Your answer should be every line of the records that contains the word "notification", copied as it stands.

- - - - -

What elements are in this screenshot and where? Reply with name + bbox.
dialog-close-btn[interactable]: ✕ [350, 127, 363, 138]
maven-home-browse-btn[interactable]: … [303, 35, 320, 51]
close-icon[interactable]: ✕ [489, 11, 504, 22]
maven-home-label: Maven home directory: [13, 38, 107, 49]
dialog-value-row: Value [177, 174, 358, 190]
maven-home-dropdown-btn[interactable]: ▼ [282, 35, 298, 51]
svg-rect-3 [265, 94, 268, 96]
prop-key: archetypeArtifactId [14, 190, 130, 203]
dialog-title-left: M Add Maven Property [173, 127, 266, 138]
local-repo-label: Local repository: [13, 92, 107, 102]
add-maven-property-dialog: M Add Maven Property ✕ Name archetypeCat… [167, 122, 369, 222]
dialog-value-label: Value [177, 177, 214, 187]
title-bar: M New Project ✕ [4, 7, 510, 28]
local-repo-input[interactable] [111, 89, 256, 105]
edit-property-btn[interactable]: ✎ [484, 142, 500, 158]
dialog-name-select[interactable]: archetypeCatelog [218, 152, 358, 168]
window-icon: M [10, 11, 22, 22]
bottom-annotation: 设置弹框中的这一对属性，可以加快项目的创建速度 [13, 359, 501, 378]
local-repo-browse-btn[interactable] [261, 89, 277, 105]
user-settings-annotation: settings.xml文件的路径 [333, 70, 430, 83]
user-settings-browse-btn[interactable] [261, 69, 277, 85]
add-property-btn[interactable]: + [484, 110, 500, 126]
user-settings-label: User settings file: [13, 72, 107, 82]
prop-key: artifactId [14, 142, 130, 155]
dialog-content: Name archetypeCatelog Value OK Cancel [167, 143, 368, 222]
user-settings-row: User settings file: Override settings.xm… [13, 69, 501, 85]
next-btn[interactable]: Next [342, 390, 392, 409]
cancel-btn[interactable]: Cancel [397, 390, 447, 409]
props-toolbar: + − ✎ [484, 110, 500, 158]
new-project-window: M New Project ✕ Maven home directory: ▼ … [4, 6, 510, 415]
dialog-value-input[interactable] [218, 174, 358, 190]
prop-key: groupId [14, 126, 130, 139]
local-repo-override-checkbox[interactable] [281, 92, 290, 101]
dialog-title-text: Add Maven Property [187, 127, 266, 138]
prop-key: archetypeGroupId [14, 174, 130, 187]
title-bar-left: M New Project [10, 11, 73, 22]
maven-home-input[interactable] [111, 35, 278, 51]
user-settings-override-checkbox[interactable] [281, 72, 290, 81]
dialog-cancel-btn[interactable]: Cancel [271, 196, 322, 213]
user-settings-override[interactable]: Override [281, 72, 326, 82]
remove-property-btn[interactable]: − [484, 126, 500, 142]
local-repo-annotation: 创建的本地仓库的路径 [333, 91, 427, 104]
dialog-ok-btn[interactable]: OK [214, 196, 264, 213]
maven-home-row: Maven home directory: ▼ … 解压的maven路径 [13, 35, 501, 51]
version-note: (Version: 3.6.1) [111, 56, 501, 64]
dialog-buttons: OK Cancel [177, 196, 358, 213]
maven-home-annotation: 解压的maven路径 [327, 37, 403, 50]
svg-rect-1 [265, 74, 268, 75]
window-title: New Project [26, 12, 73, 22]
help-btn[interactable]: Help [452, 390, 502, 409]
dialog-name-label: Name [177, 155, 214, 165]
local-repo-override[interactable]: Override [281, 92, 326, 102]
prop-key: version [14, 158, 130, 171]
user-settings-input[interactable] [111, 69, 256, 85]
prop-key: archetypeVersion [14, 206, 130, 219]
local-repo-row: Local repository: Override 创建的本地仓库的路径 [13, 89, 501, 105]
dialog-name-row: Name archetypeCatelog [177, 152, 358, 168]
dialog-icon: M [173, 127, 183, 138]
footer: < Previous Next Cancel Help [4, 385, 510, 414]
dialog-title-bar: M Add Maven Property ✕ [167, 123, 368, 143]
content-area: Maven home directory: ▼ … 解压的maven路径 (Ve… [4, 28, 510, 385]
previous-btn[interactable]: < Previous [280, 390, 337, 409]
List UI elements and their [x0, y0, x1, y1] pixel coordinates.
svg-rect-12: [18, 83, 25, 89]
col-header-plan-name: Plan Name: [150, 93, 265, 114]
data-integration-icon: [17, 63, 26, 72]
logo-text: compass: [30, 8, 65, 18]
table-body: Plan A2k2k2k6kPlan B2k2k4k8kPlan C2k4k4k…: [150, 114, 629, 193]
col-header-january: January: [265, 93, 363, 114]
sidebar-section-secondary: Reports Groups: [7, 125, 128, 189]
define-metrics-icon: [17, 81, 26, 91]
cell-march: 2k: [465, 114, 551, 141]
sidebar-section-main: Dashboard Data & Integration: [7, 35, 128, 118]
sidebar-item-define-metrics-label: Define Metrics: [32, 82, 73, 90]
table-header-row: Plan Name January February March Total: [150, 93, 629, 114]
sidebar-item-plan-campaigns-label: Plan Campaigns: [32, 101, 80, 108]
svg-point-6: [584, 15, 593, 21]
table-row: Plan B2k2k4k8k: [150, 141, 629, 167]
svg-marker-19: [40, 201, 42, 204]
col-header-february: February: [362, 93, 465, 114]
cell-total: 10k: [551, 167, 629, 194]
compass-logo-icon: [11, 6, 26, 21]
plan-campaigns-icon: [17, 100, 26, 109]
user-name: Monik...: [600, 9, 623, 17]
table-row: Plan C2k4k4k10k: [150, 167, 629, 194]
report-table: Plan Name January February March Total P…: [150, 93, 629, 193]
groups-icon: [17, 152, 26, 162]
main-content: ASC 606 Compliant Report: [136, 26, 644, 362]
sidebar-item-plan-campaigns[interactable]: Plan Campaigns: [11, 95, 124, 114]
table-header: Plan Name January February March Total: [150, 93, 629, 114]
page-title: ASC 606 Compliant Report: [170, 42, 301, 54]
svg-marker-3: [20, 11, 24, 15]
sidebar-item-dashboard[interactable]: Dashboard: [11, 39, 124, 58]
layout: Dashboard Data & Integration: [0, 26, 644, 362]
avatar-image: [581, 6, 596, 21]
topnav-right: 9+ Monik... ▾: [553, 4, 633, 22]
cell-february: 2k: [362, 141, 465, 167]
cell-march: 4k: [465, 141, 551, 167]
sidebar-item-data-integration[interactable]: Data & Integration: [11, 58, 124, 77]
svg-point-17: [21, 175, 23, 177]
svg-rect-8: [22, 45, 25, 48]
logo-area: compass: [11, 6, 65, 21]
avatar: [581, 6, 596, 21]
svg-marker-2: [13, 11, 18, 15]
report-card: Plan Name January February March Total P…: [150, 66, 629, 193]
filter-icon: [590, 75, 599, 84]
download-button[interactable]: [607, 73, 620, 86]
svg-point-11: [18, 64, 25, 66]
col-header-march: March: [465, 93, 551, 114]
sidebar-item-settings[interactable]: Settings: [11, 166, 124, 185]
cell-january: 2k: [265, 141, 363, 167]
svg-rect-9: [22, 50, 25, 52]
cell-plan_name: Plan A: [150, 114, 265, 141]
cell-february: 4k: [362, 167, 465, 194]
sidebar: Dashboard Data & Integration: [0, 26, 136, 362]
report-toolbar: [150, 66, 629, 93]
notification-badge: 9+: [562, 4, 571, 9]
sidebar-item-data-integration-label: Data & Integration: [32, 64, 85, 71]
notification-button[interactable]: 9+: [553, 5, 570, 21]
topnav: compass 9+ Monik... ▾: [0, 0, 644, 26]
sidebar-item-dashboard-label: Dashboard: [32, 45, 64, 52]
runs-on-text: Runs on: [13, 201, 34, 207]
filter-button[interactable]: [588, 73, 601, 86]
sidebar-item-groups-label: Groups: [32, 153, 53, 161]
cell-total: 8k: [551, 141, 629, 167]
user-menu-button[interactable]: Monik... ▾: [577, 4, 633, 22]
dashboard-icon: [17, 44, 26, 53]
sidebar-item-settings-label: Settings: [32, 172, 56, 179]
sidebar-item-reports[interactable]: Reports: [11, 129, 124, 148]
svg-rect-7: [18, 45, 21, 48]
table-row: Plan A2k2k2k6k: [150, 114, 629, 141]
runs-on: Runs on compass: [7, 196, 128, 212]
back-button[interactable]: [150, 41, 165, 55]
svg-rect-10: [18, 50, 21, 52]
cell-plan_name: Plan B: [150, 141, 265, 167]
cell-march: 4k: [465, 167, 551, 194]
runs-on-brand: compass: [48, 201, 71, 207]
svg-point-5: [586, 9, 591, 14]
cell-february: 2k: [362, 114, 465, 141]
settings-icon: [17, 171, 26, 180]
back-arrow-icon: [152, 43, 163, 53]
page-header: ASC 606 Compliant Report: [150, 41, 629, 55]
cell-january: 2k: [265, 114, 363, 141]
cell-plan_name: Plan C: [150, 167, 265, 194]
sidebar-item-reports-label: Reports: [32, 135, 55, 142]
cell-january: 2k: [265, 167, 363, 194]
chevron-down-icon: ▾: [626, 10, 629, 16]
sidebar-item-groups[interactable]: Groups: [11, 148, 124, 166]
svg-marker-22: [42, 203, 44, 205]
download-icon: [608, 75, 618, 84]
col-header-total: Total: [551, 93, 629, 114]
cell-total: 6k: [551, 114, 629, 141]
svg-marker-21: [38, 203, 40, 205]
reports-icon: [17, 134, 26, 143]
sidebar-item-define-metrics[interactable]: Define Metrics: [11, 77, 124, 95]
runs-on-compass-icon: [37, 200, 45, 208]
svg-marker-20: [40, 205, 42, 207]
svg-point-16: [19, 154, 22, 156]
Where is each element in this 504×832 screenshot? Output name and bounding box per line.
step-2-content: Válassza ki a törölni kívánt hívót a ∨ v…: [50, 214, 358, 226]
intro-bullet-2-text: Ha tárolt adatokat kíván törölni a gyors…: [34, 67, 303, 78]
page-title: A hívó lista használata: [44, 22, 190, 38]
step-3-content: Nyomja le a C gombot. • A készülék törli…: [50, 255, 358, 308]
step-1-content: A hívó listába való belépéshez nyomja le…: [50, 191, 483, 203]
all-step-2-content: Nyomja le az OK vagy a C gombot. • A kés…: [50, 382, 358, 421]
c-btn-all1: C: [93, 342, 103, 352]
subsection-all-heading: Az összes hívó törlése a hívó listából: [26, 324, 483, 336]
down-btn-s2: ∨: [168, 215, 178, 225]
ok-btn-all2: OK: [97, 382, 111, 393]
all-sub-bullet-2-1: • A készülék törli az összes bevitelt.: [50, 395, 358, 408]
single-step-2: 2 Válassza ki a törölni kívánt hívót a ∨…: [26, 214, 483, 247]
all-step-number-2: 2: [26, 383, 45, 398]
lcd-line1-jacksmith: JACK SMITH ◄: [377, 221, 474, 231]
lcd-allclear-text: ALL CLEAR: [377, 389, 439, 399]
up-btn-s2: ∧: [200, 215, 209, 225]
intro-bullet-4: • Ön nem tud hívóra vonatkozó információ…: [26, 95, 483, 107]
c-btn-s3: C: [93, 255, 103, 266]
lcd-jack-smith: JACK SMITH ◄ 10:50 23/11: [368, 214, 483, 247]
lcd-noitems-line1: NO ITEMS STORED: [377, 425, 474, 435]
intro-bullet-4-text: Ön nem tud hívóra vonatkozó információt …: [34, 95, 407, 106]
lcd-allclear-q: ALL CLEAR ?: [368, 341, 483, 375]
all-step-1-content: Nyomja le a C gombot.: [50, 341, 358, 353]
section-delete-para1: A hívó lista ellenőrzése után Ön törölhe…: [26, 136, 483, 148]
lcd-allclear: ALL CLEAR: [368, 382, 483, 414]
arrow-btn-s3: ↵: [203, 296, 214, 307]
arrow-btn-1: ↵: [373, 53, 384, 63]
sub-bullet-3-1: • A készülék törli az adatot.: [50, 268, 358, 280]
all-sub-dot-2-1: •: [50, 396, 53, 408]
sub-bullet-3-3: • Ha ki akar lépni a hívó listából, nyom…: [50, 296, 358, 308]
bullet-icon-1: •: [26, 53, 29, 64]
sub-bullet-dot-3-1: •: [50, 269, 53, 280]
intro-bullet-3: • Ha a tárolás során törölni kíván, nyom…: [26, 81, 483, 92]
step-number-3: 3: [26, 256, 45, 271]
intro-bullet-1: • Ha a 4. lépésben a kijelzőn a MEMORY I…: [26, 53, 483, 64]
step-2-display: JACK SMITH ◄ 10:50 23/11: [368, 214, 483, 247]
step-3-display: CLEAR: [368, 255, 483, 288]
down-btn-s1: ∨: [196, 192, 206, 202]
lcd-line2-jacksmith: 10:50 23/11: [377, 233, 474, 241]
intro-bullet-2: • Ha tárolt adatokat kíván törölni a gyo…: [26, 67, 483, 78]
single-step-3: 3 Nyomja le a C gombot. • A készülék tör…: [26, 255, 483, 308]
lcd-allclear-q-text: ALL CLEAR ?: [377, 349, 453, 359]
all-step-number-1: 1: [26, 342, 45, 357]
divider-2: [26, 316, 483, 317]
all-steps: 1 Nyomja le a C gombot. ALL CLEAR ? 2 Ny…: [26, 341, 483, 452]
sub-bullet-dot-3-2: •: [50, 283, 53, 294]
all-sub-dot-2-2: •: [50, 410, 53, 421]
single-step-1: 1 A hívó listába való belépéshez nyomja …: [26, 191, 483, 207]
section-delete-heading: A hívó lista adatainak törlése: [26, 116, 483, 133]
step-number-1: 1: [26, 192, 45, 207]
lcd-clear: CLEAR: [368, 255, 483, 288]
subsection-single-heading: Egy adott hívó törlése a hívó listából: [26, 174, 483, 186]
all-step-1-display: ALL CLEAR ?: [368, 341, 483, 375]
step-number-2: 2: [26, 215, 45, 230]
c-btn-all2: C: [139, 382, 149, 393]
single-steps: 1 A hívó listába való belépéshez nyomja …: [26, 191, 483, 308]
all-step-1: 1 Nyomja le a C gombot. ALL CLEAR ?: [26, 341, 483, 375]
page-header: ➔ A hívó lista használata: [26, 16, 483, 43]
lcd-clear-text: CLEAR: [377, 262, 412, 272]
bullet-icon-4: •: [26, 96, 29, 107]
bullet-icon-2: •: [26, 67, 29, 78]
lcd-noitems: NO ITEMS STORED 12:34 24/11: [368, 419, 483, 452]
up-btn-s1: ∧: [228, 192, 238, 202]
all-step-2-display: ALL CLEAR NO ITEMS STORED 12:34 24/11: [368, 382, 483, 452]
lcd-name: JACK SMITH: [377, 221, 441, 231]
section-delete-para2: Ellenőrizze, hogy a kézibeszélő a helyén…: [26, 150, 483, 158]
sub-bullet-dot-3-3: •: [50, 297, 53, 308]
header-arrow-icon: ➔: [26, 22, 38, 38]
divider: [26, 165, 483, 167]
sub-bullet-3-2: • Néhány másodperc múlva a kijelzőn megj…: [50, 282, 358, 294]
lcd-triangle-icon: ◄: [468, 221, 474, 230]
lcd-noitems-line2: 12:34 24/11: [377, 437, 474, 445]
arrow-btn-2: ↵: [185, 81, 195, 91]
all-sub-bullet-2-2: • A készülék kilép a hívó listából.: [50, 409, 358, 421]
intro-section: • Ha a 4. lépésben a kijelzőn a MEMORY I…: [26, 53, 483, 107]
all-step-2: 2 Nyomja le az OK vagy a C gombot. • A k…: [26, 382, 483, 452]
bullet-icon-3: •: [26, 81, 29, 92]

- - - - -

> ANSWER BOX:
notification-badge: 9+: [562, 4, 571, 9]
notification-button[interactable]: 9+: [553, 5, 570, 21]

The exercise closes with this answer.